And the committee only is talking about predicted costs. It’s not its job to engage other policy debates, such as those touching on subjects including rationing, waiting lists for services if the demand overwhelms supply and the quality of care. The bill would apply to illegal immigrants, which raise critics’ concerns about the state becoming a worldwide magnet for “free” health care.

The bill is fairly short given the complexity of the subject. But the Mercury News captured the gist of the single-payer approach in a March news article: “Instead of buying health insurance and paying for premiums, residents pay higher taxes. And those taxes are then used to fund the insurance plan — in the same way Medicare taxes are used to provide insurance for Americans 65 and over.”

This bill would put control of health care in the state under the authority of a nine-member panel and essentially eliminate the role of insurance companies – thus replacing them with a government bureaucracy. But the size of the tax bill and state costs even have Democratic Gov. Jerry Brown expressing what the newspaper calls “deep skepticism.”

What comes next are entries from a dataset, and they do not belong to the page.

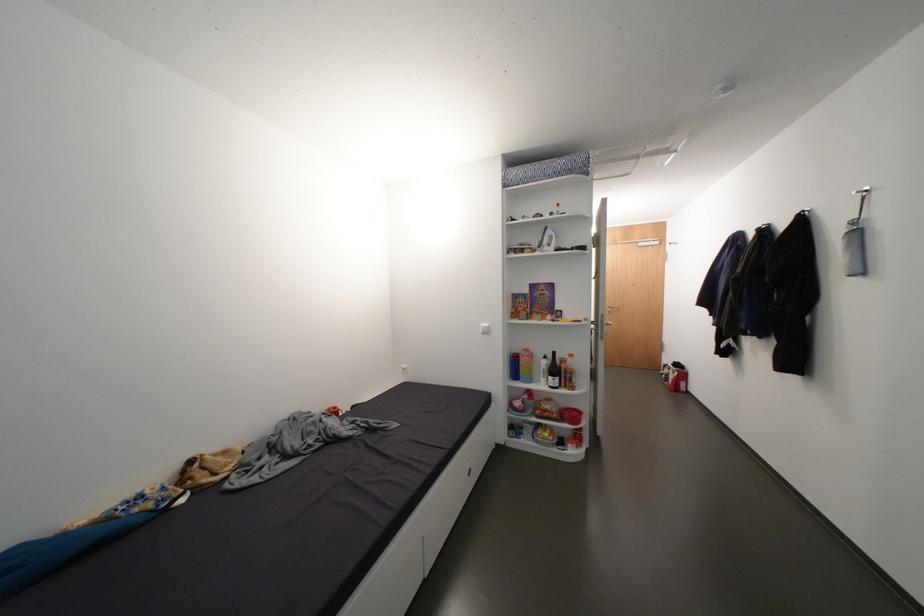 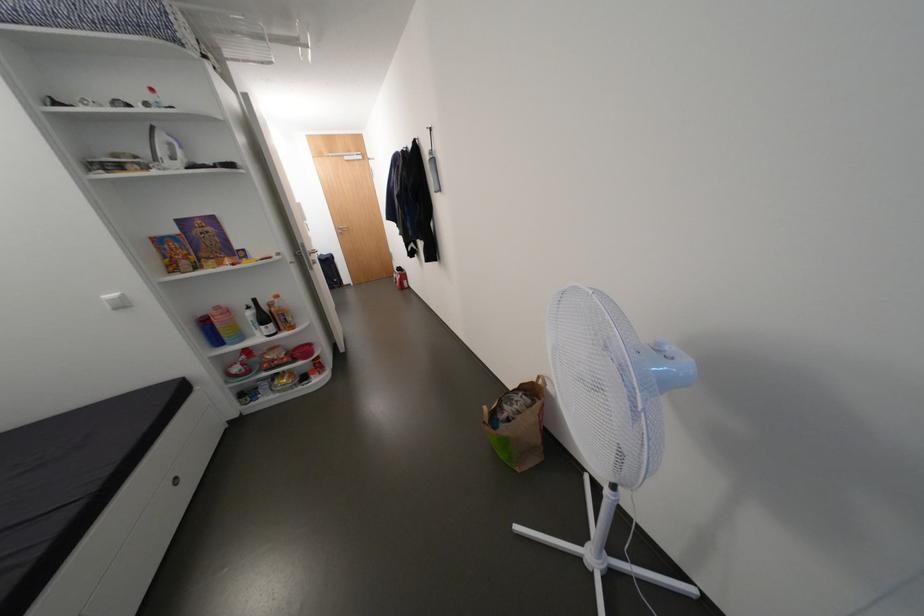 First-person continuous shooting, in which direction is the camera rotating?

The camera's rotation is toward right-down. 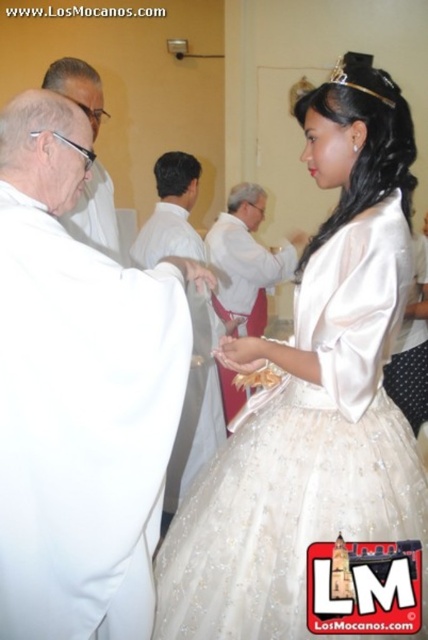 Question: Can you confirm if ivory satin dress at center is positioned above matte white robe at left?

Choices:
 (A) no
 (B) yes

Answer: (A)

Question: Which of the following is the farthest from the observer?

Choices:
 (A) (83, 76)
 (B) (226, 497)

Answer: (A)

Question: Which is farther from the white satin robe at left?

Choices:
 (A) white satin shirt at center
 (B) ivory satin dress at center

Answer: (A)

Question: Which object is positioned closest to the white satin shirt at center?

Choices:
 (A) matte white robe at left
 (B) white satin robe at center
 (C) white satin robe at left
 (D) gold metallic tiara at upper center

Answer: (B)

Question: Does white satin robe at center have a greater width compared to gold metallic tiara at upper center?

Choices:
 (A) no
 (B) yes

Answer: (B)

Question: Is white satin robe at left positioned behind ivory satin dress at center?

Choices:
 (A) no
 (B) yes

Answer: (A) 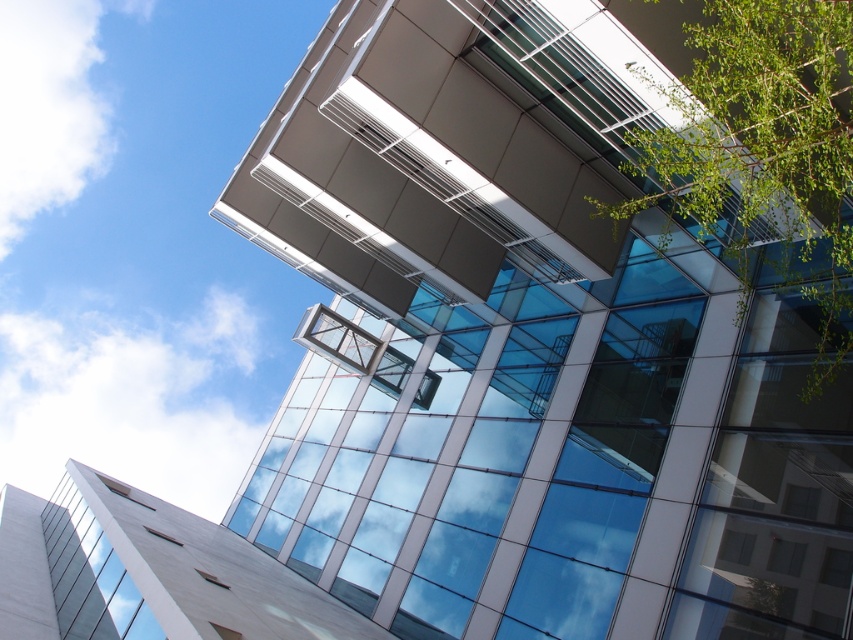 Question: Does green leafy tree at upper right have a greater width compared to transparent glass window at lower left?

Choices:
 (A) yes
 (B) no

Answer: (B)

Question: Which of the following is the closest to the observer?

Choices:
 (A) green leafy tree at upper right
 (B) transparent glass window at lower left

Answer: (A)

Question: Is green leafy tree at upper right to the right of transparent glass window at lower left from the viewer's perspective?

Choices:
 (A) yes
 (B) no

Answer: (A)

Question: Does green leafy tree at upper right appear on the left side of transparent glass window at lower left?

Choices:
 (A) no
 (B) yes

Answer: (A) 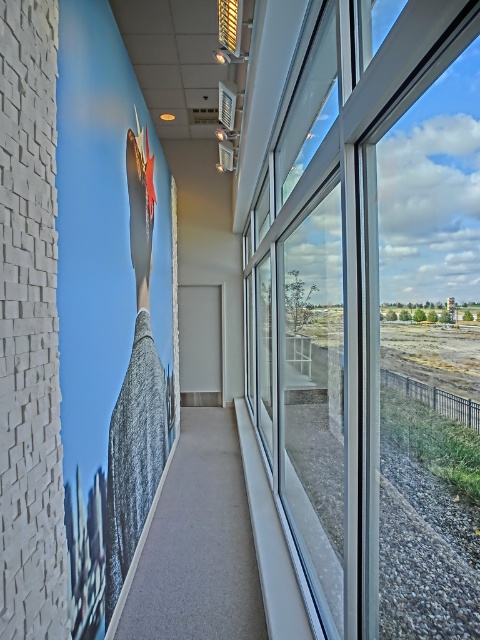 Question: Is the position of transparent glass window at right more distant than that of gray fabric at left?

Choices:
 (A) no
 (B) yes

Answer: (A)

Question: Can you confirm if transparent glass window at right is smaller than gray fabric at left?

Choices:
 (A) no
 (B) yes

Answer: (A)

Question: Which point is farther to the camera?

Choices:
 (A) gray fabric at left
 (B) transparent glass window at right

Answer: (A)

Question: Among these points, which one is nearest to the camera?

Choices:
 (A) (349, 116)
 (B) (129, 161)

Answer: (A)

Question: Can you confirm if transparent glass window at right is positioned to the right of gray fabric at left?

Choices:
 (A) no
 (B) yes

Answer: (B) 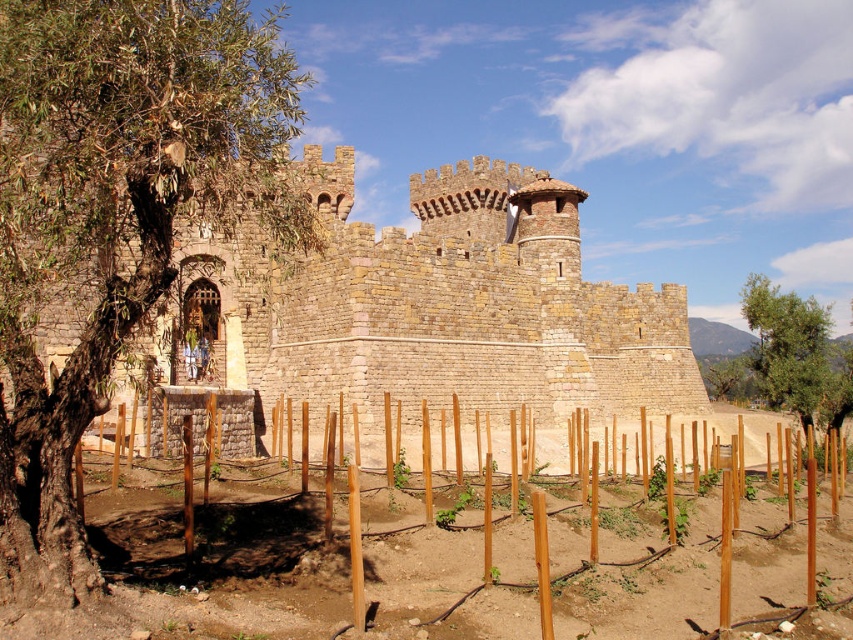 From the picture: Which of these two, brown wooden stakes at lower center or green leafy tree at right, stands taller?

Standing taller between the two is green leafy tree at right.

Is the position of brown wooden stakes at lower center more distant than that of green leafy tree at right?

No.

Where is `brown wooden stakes at lower center`? The height and width of the screenshot is (640, 853). brown wooden stakes at lower center is located at coordinates (265, 560).

At what (x,y) coordinates should I click in order to perform the action: click on brown wooden stakes at lower center. Please return your answer as a coordinate pair (x, y). The width and height of the screenshot is (853, 640). Looking at the image, I should click on (265, 560).

Can you confirm if rustic stone castle at center is smaller than brown wooden stakes at lower center?

No, rustic stone castle at center is not smaller than brown wooden stakes at lower center.

Can you confirm if rustic stone castle at center is positioned to the left of brown wooden stakes at lower center?

Indeed, rustic stone castle at center is positioned on the left side of brown wooden stakes at lower center.

What are the coordinates of `rustic stone castle at center` in the screenshot? It's located at (434, 307).

Can you confirm if green leafy tree at left is taller than brown wooden stakes at lower center?

Yes.

Does green leafy tree at left have a lesser width compared to brown wooden stakes at lower center?

Indeed, green leafy tree at left has a lesser width compared to brown wooden stakes at lower center.

The height and width of the screenshot is (640, 853). Find the location of `green leafy tree at left`. green leafy tree at left is located at coordinates (115, 216). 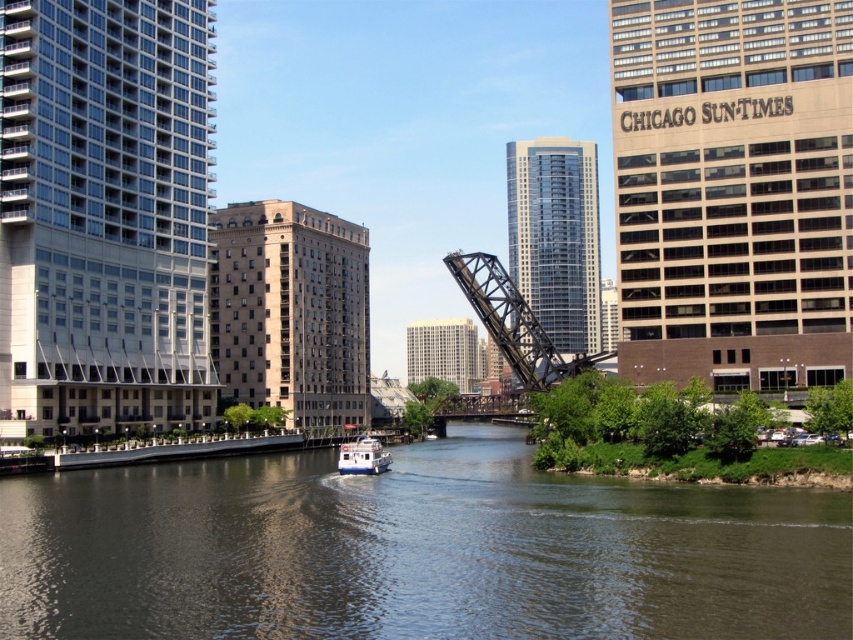 Image resolution: width=853 pixels, height=640 pixels. What do you see at coordinates (415, 552) in the screenshot?
I see `dark gray water at center` at bounding box center [415, 552].

Who is taller, dark gray water at center or white matte boat at center?

white matte boat at center

At what (x,y) coordinates should I click in order to perform the action: click on dark gray water at center. Please return your answer as a coordinate pair (x, y). Image resolution: width=853 pixels, height=640 pixels. Looking at the image, I should click on (415, 552). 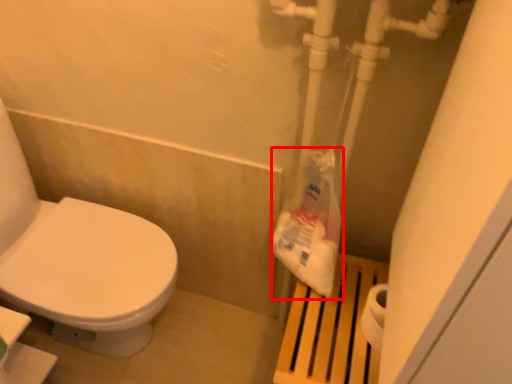 Question: In this image, where is paper bag (annotated by the red box) located relative to step stool?

Choices:
 (A) right
 (B) left

Answer: (B) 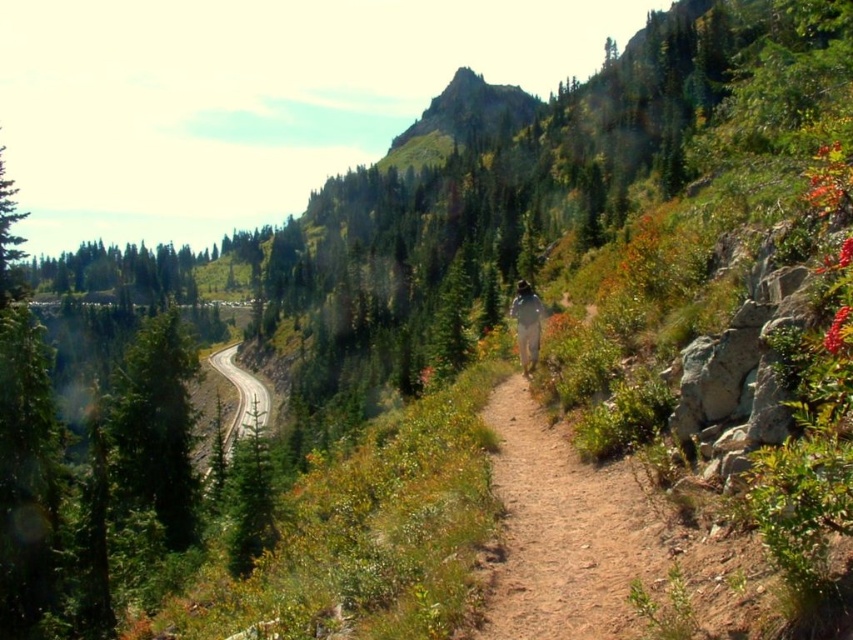 Does smooth asphalt road at left have a greater width compared to white fabric at center?

Correct, the width of smooth asphalt road at left exceeds that of white fabric at center.

Does smooth asphalt road at left have a greater height compared to white fabric at center?

Correct, smooth asphalt road at left is much taller as white fabric at center.

I want to click on smooth asphalt road at left, so click(235, 417).

Identify the location of smooth asphalt road at left. (235, 417). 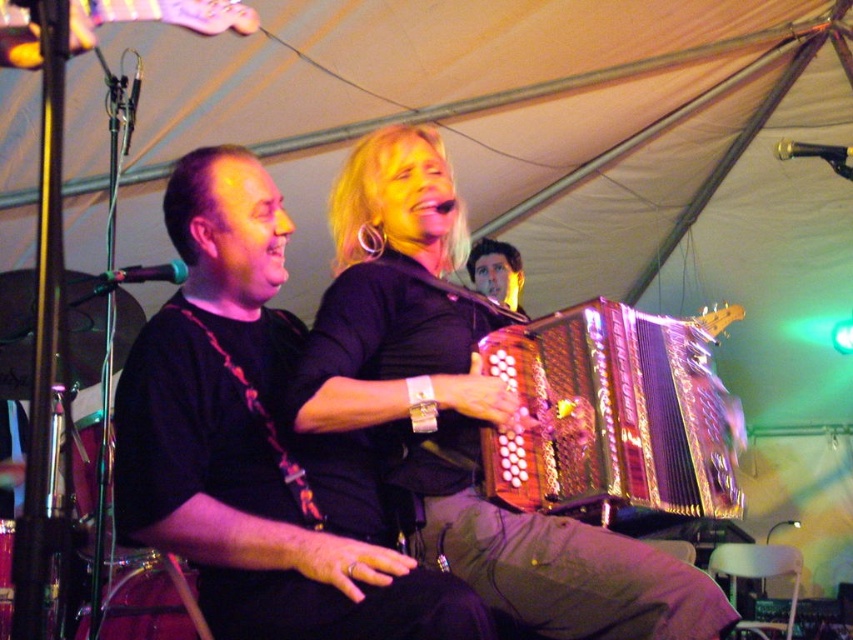 Question: Estimate the real-world distances between objects in this image. Which object is closer to the metallic pink guitar at upper left?

Choices:
 (A) black fabric shirt at center
 (B) gold metallic accordion at center
 (C) shiny black hair at upper center

Answer: (A)

Question: Which of the following is the farthest from the observer?

Choices:
 (A) (x=424, y=209)
 (B) (x=730, y=308)
 (C) (x=287, y=529)
 (D) (x=157, y=4)

Answer: (B)

Question: Where is black fabric shirt at center located in relation to metallic pink guitar at upper left in the image?

Choices:
 (A) below
 (B) above

Answer: (A)

Question: Considering the relative positions of black fabric shirt at center and gold metallic accordion at center in the image provided, where is black fabric shirt at center located with respect to gold metallic accordion at center?

Choices:
 (A) right
 (B) left

Answer: (B)

Question: Does black fabric shirt at center appear under gold metallic accordion at center?

Choices:
 (A) no
 (B) yes

Answer: (B)

Question: Which point appears farthest from the camera in this image?

Choices:
 (A) (659, 422)
 (B) (360, 326)
 (C) (142, 426)

Answer: (A)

The analysis makes some other important points. For instance, it’s not clear that the federal government would go along with this, and it is totally discretionary whether the feds would grant the necessary waivers involving Medicare and Medicaid services. The bill’s funding is based heavily on the ability to divert federal funds from those programs.

The analysis also notes, “There are several provisions of the state constitution that would prevent the Legislature from creating the single-payer system envisioned in the bill without voter approval.” In Colorado this past November, voters defeated a single-payer initiative, Amendment 69, with an overwhelming 79 percent to 21 percent “no” vote.

Supporters of the measure claim that it will reduce “waste” by putting all health plans under a single umbrella, thus ending the duplication of multi-plan systems. But critics note that competition is the best way to keep costs low – not putting a system under one giant governmental entity. Advocates see it as a way to ensure proper health care for everyone, but the appropriations report confirms critics’ concerns that such a system could obliterate the state budget and kill job-creating private enterprise because of the high tax bite.

As the Democratic Party protests illustrated, we can expect the debate to become even more acrimonious and obscenity laden as the days go on.

Steven Greenhut is Western region director for the R Street Institute. Write to him at [email protected]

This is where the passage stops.